Holy shit! Coffee has been keeping me back this whole time! Coffee has been ruining my life and I didn’t know it! You bastard of a bean, how could y—?!
Okay there are probably other reasons
I’d like for there to be an easy villain to blame. This demon, Coffee, who I thought was my friend, was in fact poisoning me this whole time! But no.
The fact is, going off of coffee coincides with several changes in my life. Correlation is not causation, but boy am I surrounded by a whirlwind of correlations. Within two weeks of stopping my buzzy bean extract intake, I:
had to start eating better thanks to my high cholesterol.
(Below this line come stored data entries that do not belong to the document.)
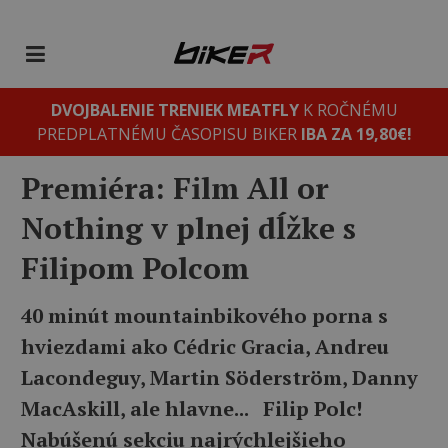
DVOJBALENIE TRENIEK MEATFLY
K ROČNÉMU
PREDPLATNÉMU ČASOPISU BIKER
IBA ZA 19,80€!
Premiéra: Film All or
Nothing v plnej dĺžke s
Filipom Polcom
40 minút mountainbikového porna s
hviezdami ako Cédric Gracia, Andreu
Lacondeguy, Martin Söderström, Danny
MacAskill, ale hlavne... Filip Polc!
Nabúšenú sekciu najrýchlejšieho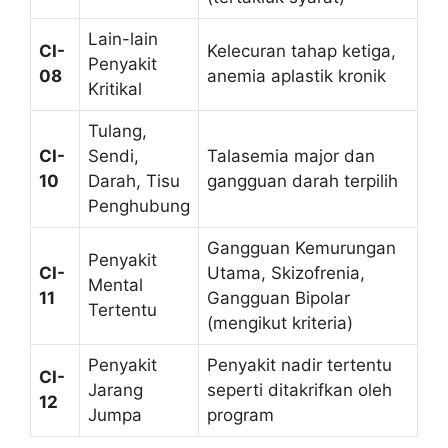
Lain-lain
CI-
Kelecuran tahap ketiga,
Penyakit
08
anemia aplastik kronik
Kritikal
Tulang,
CI-
Sendi,
Talasemia major dan
10
Darah, Tisu
gangguan darah terpilih
Penghubung
Gangguan Kemurungan
Penyakit
CI-
Utama, Skizofrenia,
Mental
11
Gangguan Bipolar
Tertentu
(mengikut kriteria)
Penyakit
Penyakit nadir tertentu
CI-
Jarang
seperti ditakrifkan oleh
12
Jumpa
program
made the decision to sign up for a technical writing course so I can leave my current day job.
began having edibles every now and then.
compiled a list of grad schools to apply to.
Wait, hold on, what was that third one?
Don’t worry about it.
Ugh, okay fine, another little detour, this time to the fields of legal marijuana.
I haven’t become a stoner
I’ve never really cared for weed all that much. The feeling of being high tends to make me very anxious and that’s not my idea of a good time, given how anxious I am already.
But I was having a lot of trouble finding a psychiatrist who takes my health plan (love America), and so I embarked on some extreme self-medicating measures.
Not all that extreme. I picked up some lightweight edibles that I could pop once every couple of days when I felt the need. Because I don’t like being high, I specifically got items I would hardly be able to feel. Ideally, I’d notice the teeniest difference — maybe even nothing at all — and still be functional. I figured that even if I didn’t feel anything, those cannabinoid receptors in my noggin would still be kept happy and maybe it’d chill me out without it being a foregrounded feeling.
The point is: there are a lot of different reasons why I could be feeling good
Maybe caffeine was having more of a pronounced effect on me than I thought. Maybe keeping those cannabinoid receptors happy has eased the cruelty of my neurons. Maybe making important decisions has torn away those feelings of directionlessness that were giving me so much anguish. Maybe eating a more balanced diet has brought my body into a peaceful equilibrium.
It could be any of those, some of those, or none of those. The truth is, I don’t know why I’m feeling better, but I’m sure glad I am.
These good feelings are nice and all, but I should still probably get myself in front of a psychiatrist at some point. If I do have depression and/or anxiety, it’s not like it’s gone away. I’ve been in depressive episodes before. They leave eventually. Then they come back. It feels weird to see someone for mental health reasons when I’m not in mental agony all the time, but perhaps I’ll be able to bring more clarity to our discussions. Or maybe I’ll just wait until I’m a non-functioning mess again.
I probably shouldn’t wait.
But for right now: I am coffee-free and feel like I’m actually capable of accomplishing things and having control over myself.
Though the two are almost certainly unrelated, I’m never going to be able to separate the association between feeling light and free and no longer consuming daily caffeine.